David Roberts, R.A. (1790-1864)
The Giralda, Seville

Watercolour over pencil heightened with bodycolour on grey paper
35 by 24.5 cm., 13 ¾ by 9 ¾ in.

Anonymous sale, Sotheby's 3rd April 1996, lot 195;
With Spinks, London;
Private collection, London, until 2011

Roberts arrived in Seville in May 1833 and stayed until September when an outbreak of cholera caused him to leave. He was impressed by the city. He wrote to his friend D.R. Hay on 4
th May: `[I] found myself on the following morning in fair Seville, which far exceeds my most sanguine expectations….. The cathedral ….. is one of the most picturesque and magnificent structures in the world. To see the Moorish tower alone is worth a journey from London.' This was a favourite view of Roberts's - a large oil taken from this viewpoint is in the collection of Downside school (see Helen Guiterman and Briony Llewellyn, David Roberts, exhibition catalogue, 1986, no.104, ill.
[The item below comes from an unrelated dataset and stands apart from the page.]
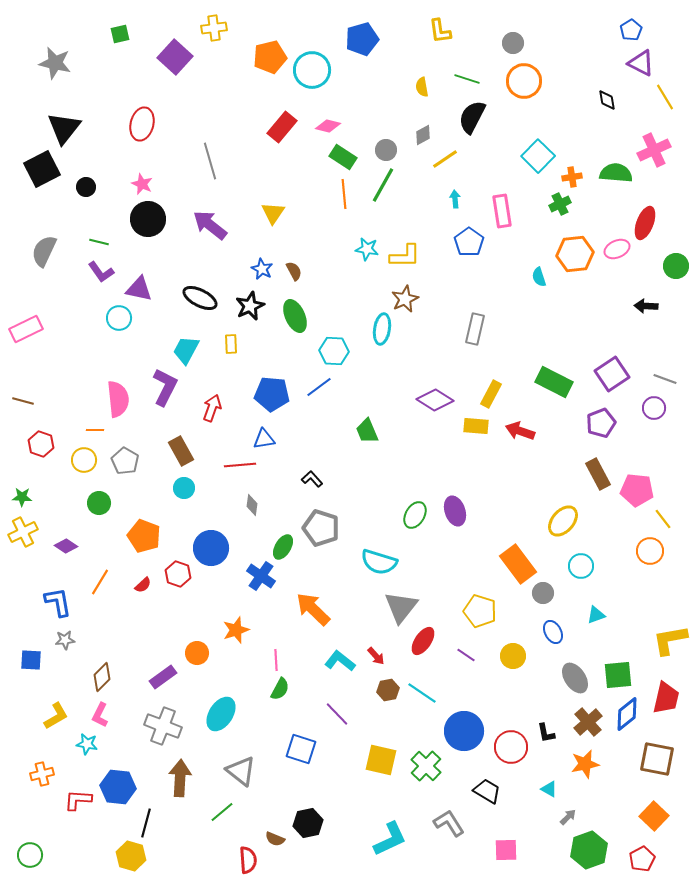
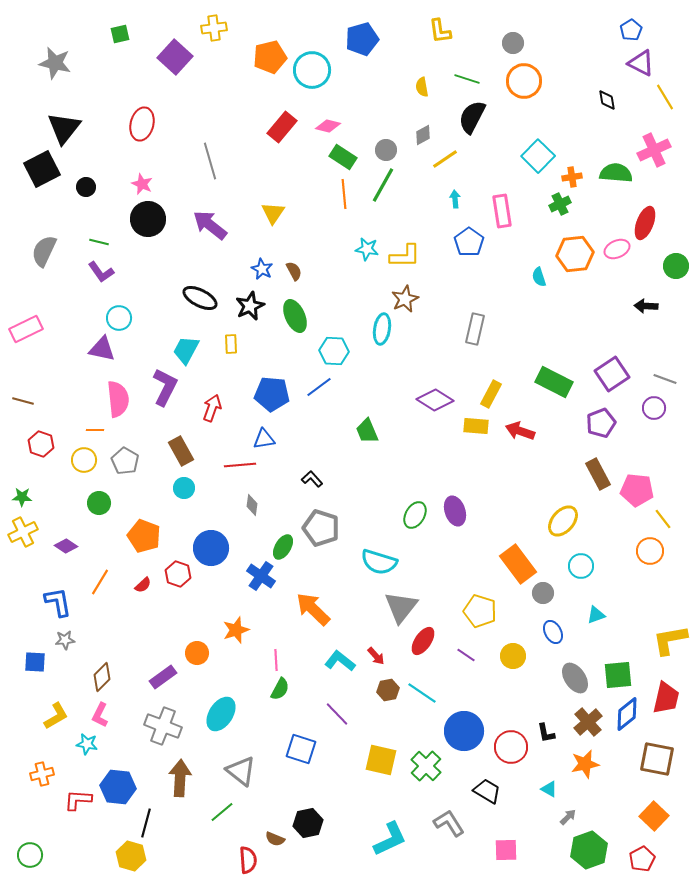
purple triangle at (139, 289): moved 37 px left, 60 px down
blue square at (31, 660): moved 4 px right, 2 px down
P.46).
The Giralda tower in Seville was a former minaret, originally built in 1198.  It is said that when the Christians reconquered Seville from the Moors in 1248, they did not have the heart to destroy the minaret because it was so beautiful.  It was converted into a bell tower in 1568 with an additional bell enclosure and statue added to the top for the new cathedral that had begun construction in the previous century.  Beyond the tower and cathedral, across the Plaza del Triunfo, the white walls of the Alcazar can be seen.  Originally a Moorish fort, it was a Royal Palace and the upper levels are still used by the royal family as their official Seville residence.